NEW YORK — Muhal Richard Abrams, the autodidactic pianist, composer, and educator who was known both for his diverse, unclassifiable compositions and improvisations and for his helping to found a long-running Chicago-based musicians’ collective, died Oct. 29 at his home in New York. He was 87.
As a pianist, Mr. Abrams could spontaneously weave references to historical jazz styles — including ragtime, stride piano, the compositions of Duke Ellington, swing and bebop — together with his own fleet modernism, far-reaching harmonies and dissonance.
As a composer, he represented a similarly wide range. Steeped in the blues, he also created works for chamber ensembles and orchestras, sometimes but not always including improvisation.
Mr. Abrams, who was named a Jazz Master by the National Endowment for the Arts in 2010 and was the first recipient of Denmark’s generous Jazzpar Award in 1990, was critically acclaimed for the breadth, depth and originality of his music.
In his book “The Freedom Principle” (1984), critic John Litweiler wrote that Mr. Abrams’ phrasing was “turbulent, broken, constantly busy, yet his soloing sounds flowing, freely lyrical.”
“Abrams has never lost his early wonder at the vast possibilities of free music,” he added.
Abrams explored those possibilities with the Experimental Band, which he organized in 1962 to workshop new compositions and arrangements by a coterie of like-minded instrumentalists.
He helped found the Chicago collective, the Association for the Advancement of Creative Musicians, known as AACM, in 1965 — teaming up with pianist Jodie Christian, trumpeter Philip Cohran, and drummer Steve McCall.
By not imposing or promoting a single aesthetic but instead encouraging unconventional originality, the association, which presented concerts and conferences, became an incubator for the group the Art Ensemble of Chicago as well as saxophonists Anthony Braxton and Henry Threadgill, along with many others who channeled the high-energy “free” jazz of the early 1960s into more organized works.
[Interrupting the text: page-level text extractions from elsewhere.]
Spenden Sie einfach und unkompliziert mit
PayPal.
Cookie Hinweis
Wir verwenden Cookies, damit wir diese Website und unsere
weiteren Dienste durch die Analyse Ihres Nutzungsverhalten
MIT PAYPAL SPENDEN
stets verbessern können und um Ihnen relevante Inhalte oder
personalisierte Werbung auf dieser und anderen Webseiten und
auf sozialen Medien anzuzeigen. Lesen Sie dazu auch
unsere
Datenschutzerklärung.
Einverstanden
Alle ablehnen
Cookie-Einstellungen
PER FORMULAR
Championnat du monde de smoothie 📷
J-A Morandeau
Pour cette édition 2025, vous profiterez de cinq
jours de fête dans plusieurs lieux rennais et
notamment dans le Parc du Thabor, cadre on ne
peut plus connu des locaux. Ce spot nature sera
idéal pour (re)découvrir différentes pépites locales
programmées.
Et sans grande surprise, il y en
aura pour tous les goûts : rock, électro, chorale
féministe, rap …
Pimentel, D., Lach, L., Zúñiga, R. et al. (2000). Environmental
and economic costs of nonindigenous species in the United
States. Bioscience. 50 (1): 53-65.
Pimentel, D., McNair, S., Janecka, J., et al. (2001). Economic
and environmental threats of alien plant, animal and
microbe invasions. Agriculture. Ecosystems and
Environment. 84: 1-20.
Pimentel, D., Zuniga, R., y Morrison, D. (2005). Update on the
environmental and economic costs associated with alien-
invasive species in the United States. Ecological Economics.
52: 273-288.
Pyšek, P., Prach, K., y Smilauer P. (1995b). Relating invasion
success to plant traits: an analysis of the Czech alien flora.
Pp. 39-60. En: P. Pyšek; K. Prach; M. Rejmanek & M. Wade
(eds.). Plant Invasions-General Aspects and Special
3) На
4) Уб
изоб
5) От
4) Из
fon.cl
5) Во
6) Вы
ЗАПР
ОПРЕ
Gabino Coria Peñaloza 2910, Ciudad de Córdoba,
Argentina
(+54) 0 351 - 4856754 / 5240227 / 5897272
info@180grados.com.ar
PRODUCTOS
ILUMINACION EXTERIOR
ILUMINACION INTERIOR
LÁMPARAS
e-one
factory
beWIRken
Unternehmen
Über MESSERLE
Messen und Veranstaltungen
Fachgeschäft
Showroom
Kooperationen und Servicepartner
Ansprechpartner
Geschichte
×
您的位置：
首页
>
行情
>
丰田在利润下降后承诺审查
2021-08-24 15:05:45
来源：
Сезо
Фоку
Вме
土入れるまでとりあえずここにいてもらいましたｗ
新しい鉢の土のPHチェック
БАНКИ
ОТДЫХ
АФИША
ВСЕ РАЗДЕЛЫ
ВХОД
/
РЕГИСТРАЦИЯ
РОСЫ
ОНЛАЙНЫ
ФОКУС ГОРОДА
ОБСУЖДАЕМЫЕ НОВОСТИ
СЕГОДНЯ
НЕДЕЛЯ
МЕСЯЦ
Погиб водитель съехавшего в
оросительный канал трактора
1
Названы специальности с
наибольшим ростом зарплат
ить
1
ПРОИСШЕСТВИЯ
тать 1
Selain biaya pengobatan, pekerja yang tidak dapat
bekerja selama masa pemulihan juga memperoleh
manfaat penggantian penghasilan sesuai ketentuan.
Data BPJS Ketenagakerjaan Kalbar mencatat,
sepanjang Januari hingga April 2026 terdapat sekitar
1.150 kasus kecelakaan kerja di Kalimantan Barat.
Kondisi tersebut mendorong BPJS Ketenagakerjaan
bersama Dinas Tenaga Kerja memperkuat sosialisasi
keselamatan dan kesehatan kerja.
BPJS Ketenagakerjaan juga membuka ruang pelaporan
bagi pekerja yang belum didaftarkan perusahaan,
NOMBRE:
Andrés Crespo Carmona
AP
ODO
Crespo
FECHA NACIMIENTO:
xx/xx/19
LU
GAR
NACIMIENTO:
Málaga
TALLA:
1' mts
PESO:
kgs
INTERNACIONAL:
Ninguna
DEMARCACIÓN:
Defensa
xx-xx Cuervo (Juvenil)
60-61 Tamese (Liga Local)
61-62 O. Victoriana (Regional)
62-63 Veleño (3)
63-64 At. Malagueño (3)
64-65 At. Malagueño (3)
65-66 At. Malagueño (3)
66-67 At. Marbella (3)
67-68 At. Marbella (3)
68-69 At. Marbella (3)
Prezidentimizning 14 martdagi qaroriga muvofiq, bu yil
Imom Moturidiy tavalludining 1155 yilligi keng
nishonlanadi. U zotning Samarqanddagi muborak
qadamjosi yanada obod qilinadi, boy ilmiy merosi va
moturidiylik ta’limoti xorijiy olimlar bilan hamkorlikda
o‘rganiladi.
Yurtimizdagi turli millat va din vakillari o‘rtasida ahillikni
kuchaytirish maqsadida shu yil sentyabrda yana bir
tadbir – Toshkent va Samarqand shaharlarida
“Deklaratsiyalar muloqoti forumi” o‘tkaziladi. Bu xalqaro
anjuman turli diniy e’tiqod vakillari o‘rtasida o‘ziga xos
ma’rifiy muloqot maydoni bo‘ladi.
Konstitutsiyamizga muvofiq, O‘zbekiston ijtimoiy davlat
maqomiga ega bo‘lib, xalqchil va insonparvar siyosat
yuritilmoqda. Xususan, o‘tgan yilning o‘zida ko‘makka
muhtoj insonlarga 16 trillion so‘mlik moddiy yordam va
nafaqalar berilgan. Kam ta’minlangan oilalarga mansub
The first generation of AACM musicians concentrated on sounds themselves, often employing so-called little instruments like bells, toy noisemakers and whistles to complement their performances. They investigated structured alternatives to standard song forms as well as the long, declamatory improvisations favored by New York City’s jazz avant-garde, exploring dissonance, serialism and polyphony.
As Mr. Abrams did in his 1969 recording “Young at Heart/Wise in Time,” AACM members acknowledged jazz, blues, and other forms of African-American music as their heritage, but adopted Duke Ellington’s refusal to be defined by the past and Ornette Coleman’s break from chord progressions as an infallible guideline for improvisations.
Mr. Abrams was the first president of the AACM and until his death was regarded as its eminence. Through its chapters in Chicago and New York, the organization continues to present concerts, provide promotional support and offer free training in theory, composition and instrumental mastery to young musicians.
Mr. Abrams’ interests included not just music theory but also occult arts, esoteric religions and painting. Later in his career he taught composition and improvisation at Columbia University, Syracuse University, Stanford University and elsewhere.
Black artist groups and jazz musicians’ collectives were a nationwide phenomenon in the 1960s, but none evinced the staying power of the AACM, which conducted programs like the AACM School, which opened in fall of 1967. Mr. Abrams attributed the organization’s strength to Chicago’s relative isolation from mainstream commercial pressures and temptations.
Still, their ambitions led several members of the AACM to depart for Europe in 1970. That same year, Mr. Abrams was among the collective’s musicians who performed their first New York concert as the Creative Construction Company. Judging New York City more open to new music than Chicago, Abrams moved there in 1976 and became involved in the burgeoning “loft jazz” movement.
A multi-instrumentalist, he played clarinet as well as piano on “Levels and Degrees of Light” (1967) and synthesizer on “The Hearinga Suite” (1999), for which he conducted a 17-piece big band. When he was inducted as an NEA Jazz Master in a ceremony in New York, he performed an unaccompanied piano improvisation that segued into a score featuring members of the Jazz at Lincoln Center Orchestra.